MEA helps synagogue become one of the first solar congregations in Maryland
The Adat Shalom synagogue in Bethesda, Maryland has always been the center of an ecologically-minded congregation. The community there posts on its Repairing the Earth Blog, works with Greater Washington Interfaith Power and Light, and has received the U.S. Environmental Protection Agency‘s Congregation Award for excellence in energy efficiency.
In early June, 2011, Adat Shalom added to that list of achievements by installing 180 new solar panels, a project made possible by a $22,000 Commercial Clean Energygrant from the Maryland Energy Administration and the sale of Maryland Solar Renewable Energy Credits. The grant has helped the Reconstructionist congregation reduce the amount of energy it buys from the grid by 16%.
As Rabbi Fred Dobb explains, this helps the congregation fulfill its spiritual mission. “There is already tremendous pride within our congregation that we took this pioneering step and appreciation that we are actively practicing what we preach,” he said. “Putting up solar panels is a deeply religious act.”
The project was made possible by a power purchase agreement between the synagogue and Altus Power Management. Kenergy Solar, a company that specializes in helping customers buy solar power, brokered the deal. Under the agreement, Altus builds and owns the solar panels while the Synagogue agrees to buy the generated power for the next 20 years. Even though the project will cost more than $200,000, the Synagogue pays no upfront cost for construction, and buys the electricity for less than it would pay for power from the grid.
“Thanks to the favorable grant conditions and strengthened Solar Renewable Energy Credit market, Kenergy was able to structure a power purchase agreement and offer Adat Shalom energy at a substantially discounted rate,” said Kenergy spokesman Chris Cather.

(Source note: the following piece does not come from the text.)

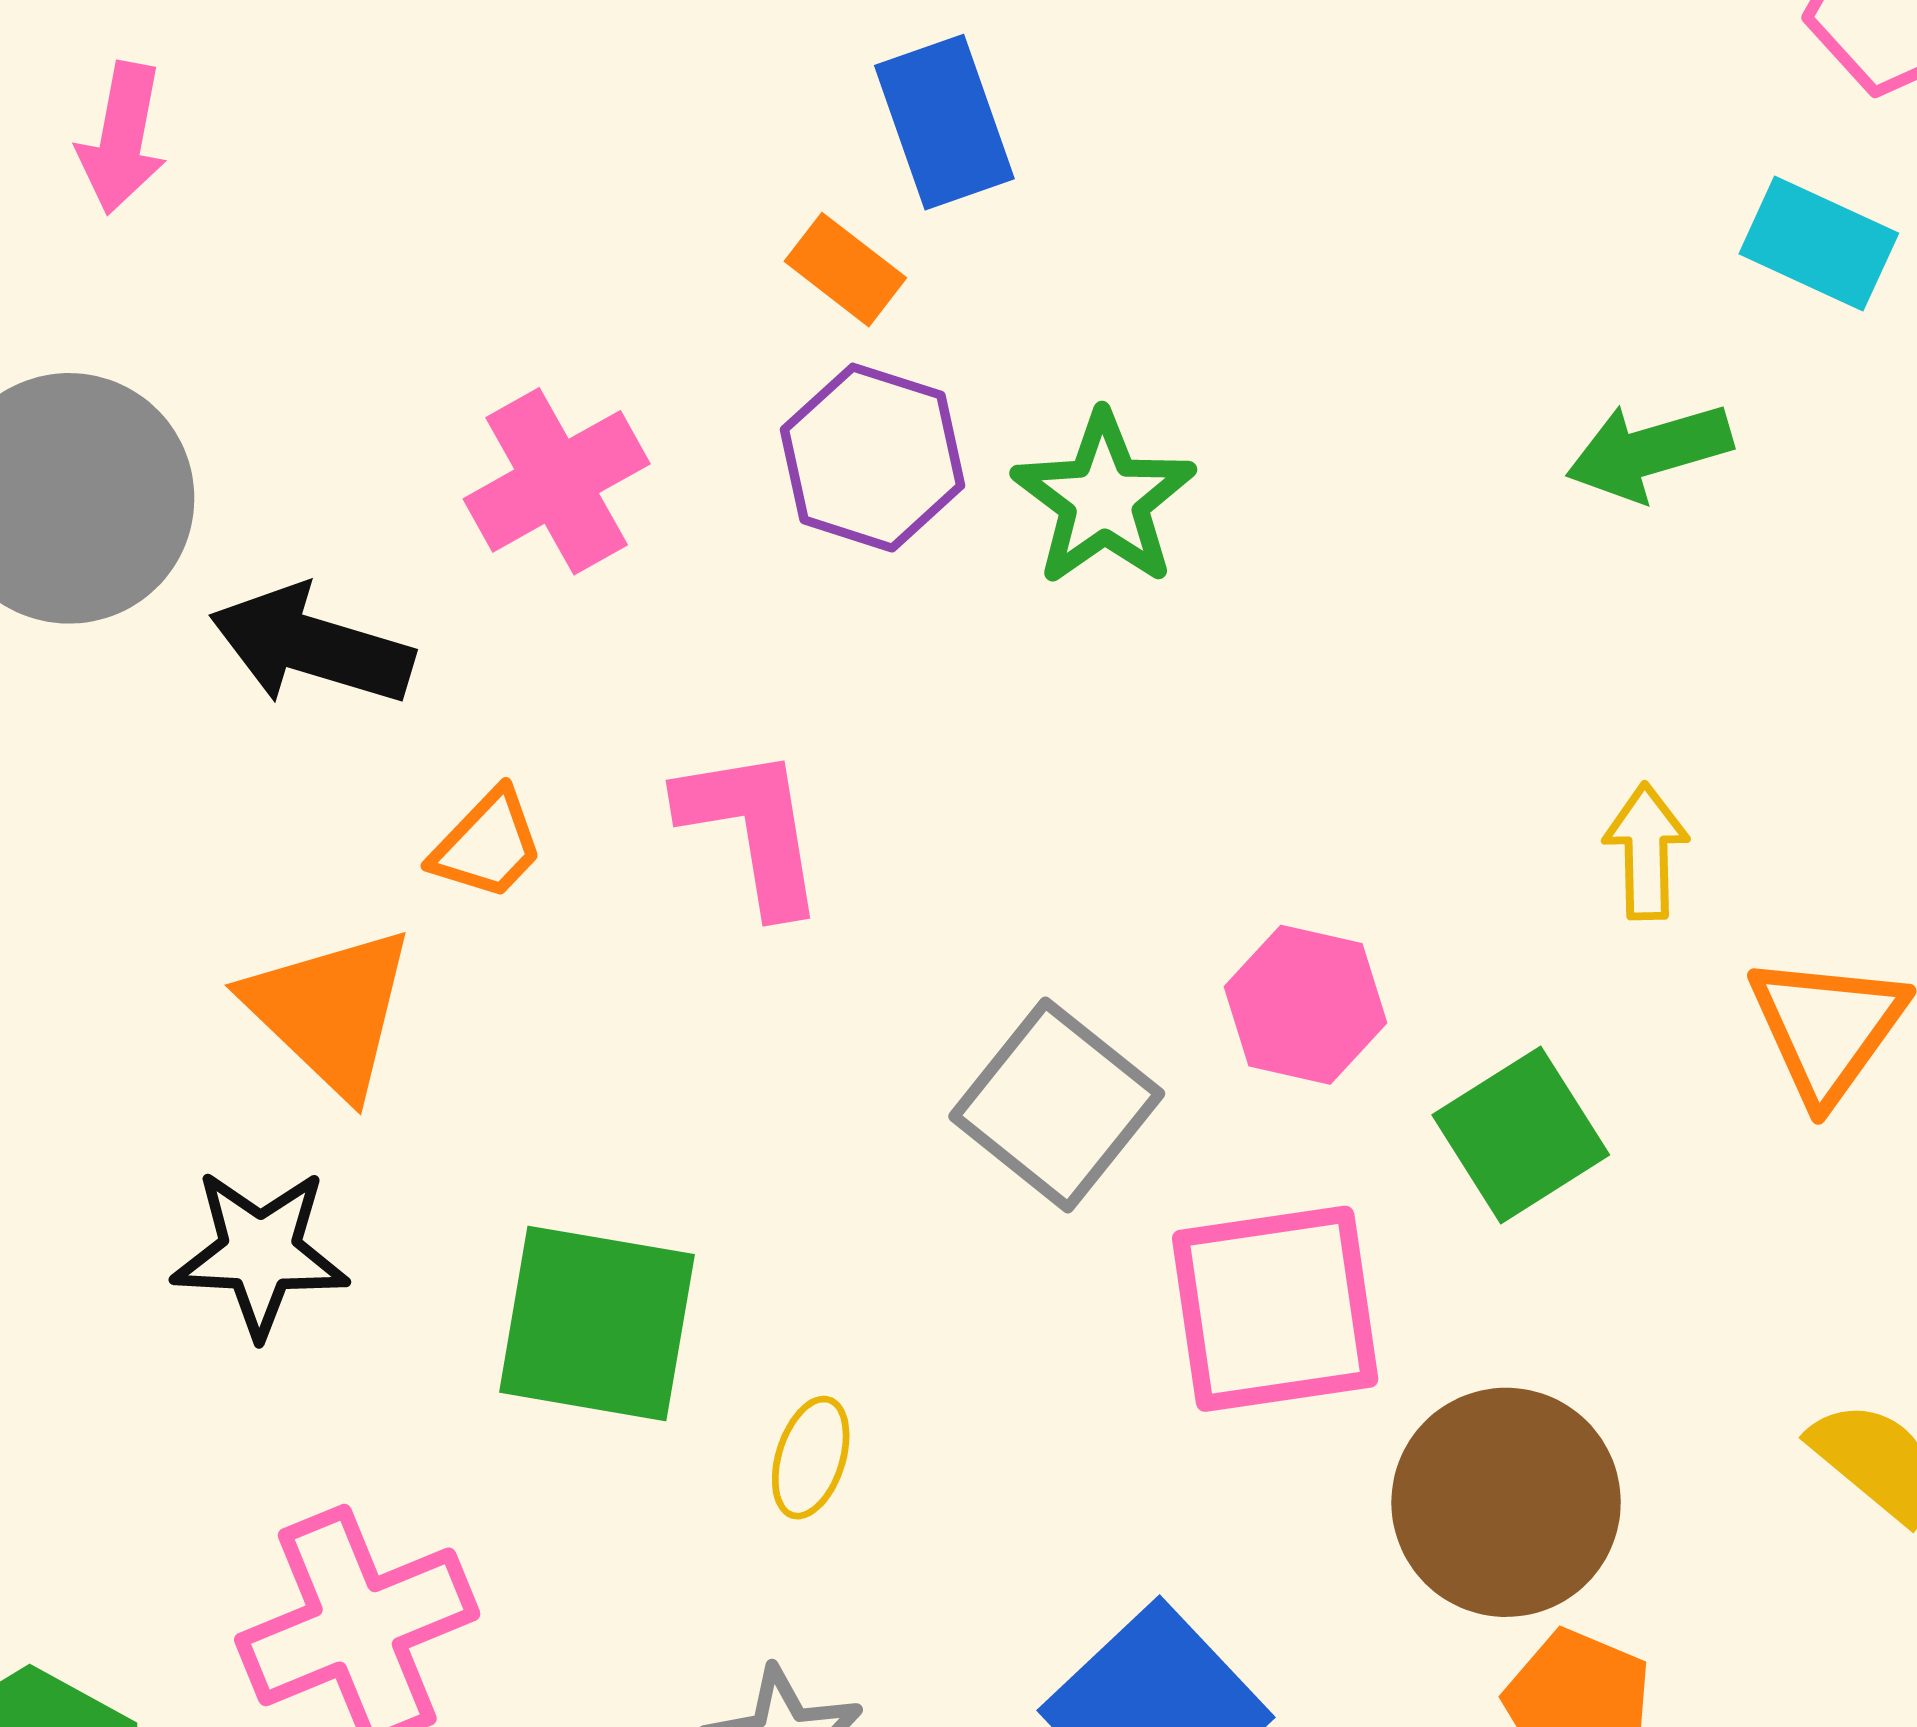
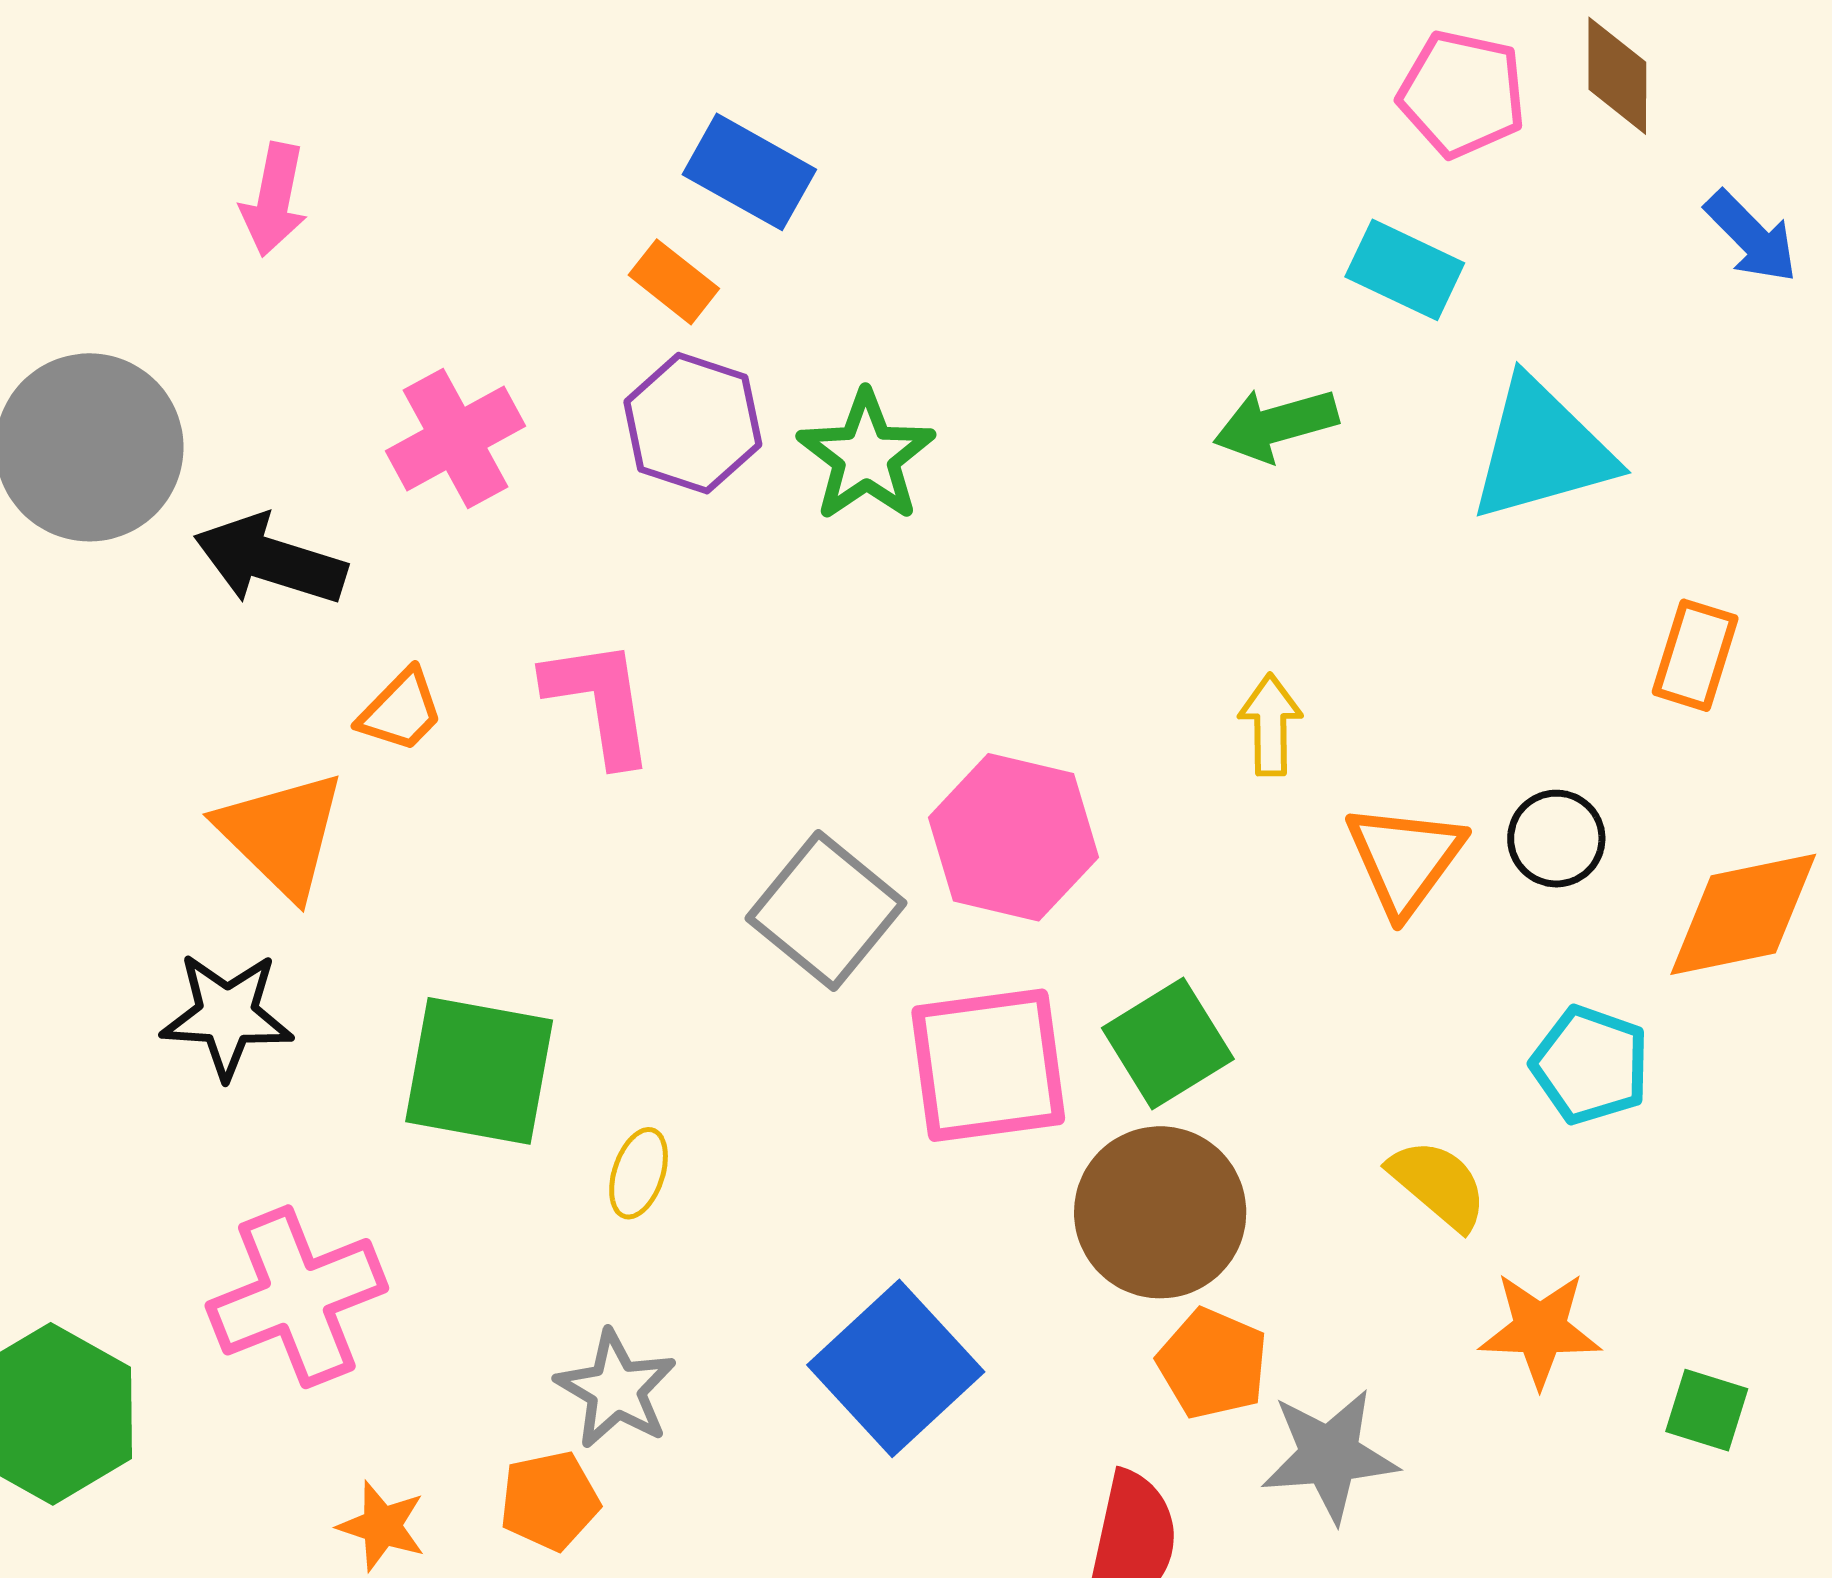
blue rectangle: (944, 122) -> (749, 172), turned -42
pink arrow: (122, 138) -> (274, 200), moved
pink hexagon: (1305, 1005) -> (1013, 837), size x1.4
green square: (1521, 1135) -> (1168, 1044), moved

The grant was administered through the Commercial Clean Energy Grant Program, which provides financial assistance to businesses, non-profits, and government entities who install solar photovoltaic, solar water heating, geothermal heat pump, and wind turbine systems. So far, the MEA has helped businesses save $126,000 per year with this program. This has reduced the State’s greenhouse gas emissions by 542 thousand metric tons of carbon dioxide, which is the equivalent of taking 105 cars off the road.